• _Data_:
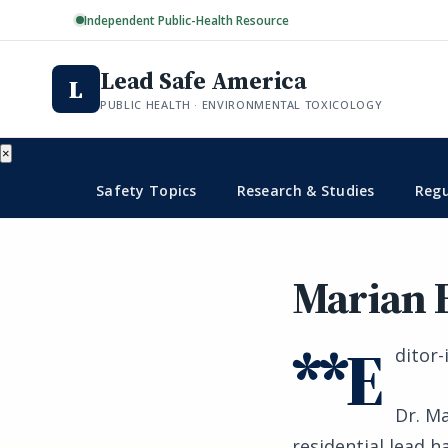
Independent Public-Health Resource
Lead Safe America
L
PUBLIC HEALTH · ENVIRONMENTAL TOXICOLOGY
×
Safety Topics
Research & Studies
Regu
Marian 
**E
ditor-
Dr. Ma
residential lead h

• _Task brief_: Return each entry exactly as it stands above, apart from any images.

• _Reply_:
Independent Public-Health Resource
Lead Safe America
L
PUBLIC HEALTH · ENVIRONMENTAL TOXICOLOGY
×
Safety Topics
Research & Studies
Regu
Marian 
**E
ditor-
Dr. Ma
residential lead h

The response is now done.